Domain Service: operations that span the aggregate boundary, like checking for slug uniqueness across all articles:

domain/article/service.go
package article

import (
    "context"
    "fmt"
)

type SlugChecker interface {
    SlugExists(ctx context.Context, slug Slug) (bool, error)
}

type PublishService struct {
    repo    Repository
    slugs   SlugChecker
}

func NewPublishService(repo Repository, slugs SlugChecker) *PublishService {
    return &PublishService{repo: repo, slugs: slugs}
}

func (s *PublishService) Publish(ctx context.Context, id ArticleID) error {
    a, err := s.repo.FindByID(ctx, id)
    if err != nil {
        return fmt.Errorf("finding article: %w", err)
    }
    exists, err := s.slugs.SlugExists(ctx, a.Slug())
    if err != nil {
        return fmt.Errorf("checking slug: %w", err)
    }
    if exists {
        return fmt.Errorf("slug %q is already in use", a.Slug())
    }
    if err := a.Publish(); err != nil {
        return err
    }
    return s.repo.Save(ctx, a)
}

When to Use

  • The business domain is complex, with multiple interacting concepts, non-trivial rules, and frequent change driven by business requirements.
  • You need to communicate with domain experts and the code should reflect their language (the ubiquitous language).
  • Bugs are caused by invariants being enforced inconsistently in different places.
  • You have aggregates with clear consistency boundaries — things that must change together.

When Not to Use

  • The domain is simple CRUD. DDD adds structure for complexity that isn't there.
  • The team doesn't have access to domain experts.
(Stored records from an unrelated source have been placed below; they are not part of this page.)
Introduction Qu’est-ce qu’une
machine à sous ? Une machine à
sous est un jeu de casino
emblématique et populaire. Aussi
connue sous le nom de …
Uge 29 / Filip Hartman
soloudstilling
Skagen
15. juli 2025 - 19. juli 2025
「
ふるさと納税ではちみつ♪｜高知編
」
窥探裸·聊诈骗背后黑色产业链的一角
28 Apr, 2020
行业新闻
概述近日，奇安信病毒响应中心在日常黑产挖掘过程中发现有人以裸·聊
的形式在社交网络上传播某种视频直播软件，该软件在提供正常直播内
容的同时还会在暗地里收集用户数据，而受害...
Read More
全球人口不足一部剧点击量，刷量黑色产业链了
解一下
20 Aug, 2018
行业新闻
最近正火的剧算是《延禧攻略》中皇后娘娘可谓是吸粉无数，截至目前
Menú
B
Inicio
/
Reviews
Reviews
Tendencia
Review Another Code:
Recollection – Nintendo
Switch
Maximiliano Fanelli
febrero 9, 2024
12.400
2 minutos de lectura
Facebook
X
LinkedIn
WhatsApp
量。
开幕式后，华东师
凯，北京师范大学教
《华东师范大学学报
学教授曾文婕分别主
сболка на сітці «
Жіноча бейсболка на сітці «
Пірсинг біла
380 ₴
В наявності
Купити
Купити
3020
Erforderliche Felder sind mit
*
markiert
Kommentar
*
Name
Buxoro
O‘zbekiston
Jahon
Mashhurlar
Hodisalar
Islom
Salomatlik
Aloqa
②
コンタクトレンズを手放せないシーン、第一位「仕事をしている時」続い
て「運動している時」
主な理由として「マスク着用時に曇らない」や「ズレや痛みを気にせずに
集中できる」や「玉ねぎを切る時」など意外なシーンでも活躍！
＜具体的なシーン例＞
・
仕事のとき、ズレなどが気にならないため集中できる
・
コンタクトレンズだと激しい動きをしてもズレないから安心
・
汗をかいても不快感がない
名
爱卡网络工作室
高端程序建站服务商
DDD's value compounds with tight collaboration.
  • You're in early exploration. Build a working version first; apply DDD when the domain stabilises.

Tradeoffs

The payoff is concentrated: aggregates enforce invariants in one place so callers can't accidentally bypass them, and the ubiquitous language keeps code and business conversation aligned. The cost is upfront and ongoing. Getting aggregate boundaries wrong is expensive to fix — split them too fine and you get coordination overhead across transactions; merge them too broadly and you get a 40-field struct that every feature touches. Persistence mapping between rich domain types and flat database rows is mechanical work that compounds with every aggregate. And applying DDD to a simple reporting or admin tool is over-engineering — not every problem benefits from a rich domain model.

  • Repository — Repositories are a first-class DDD tactical pattern. The domain defines the interface, infrastructure implements it, and the aggregate root is the only unit the repository saves and loads.
  • Event-Driven Architecture — Domain Events are a natural source for an event-driven system. Aggregates record events as facts, and the application layer dispatches them to consumers after the transaction commits.
  • CQRS — Pairs directly with DDD. The command side uses the rich aggregate model with enforced invariants, while the query side uses flat DTOs that bypass the domain model for read performance.
  • Clean Architecture — DDD's domain model maps to Clean Architecture's innermost Entities ring. The two are complementary, not competing: DDD provides the modeling discipline, and Clean Architecture provides the structural boundary.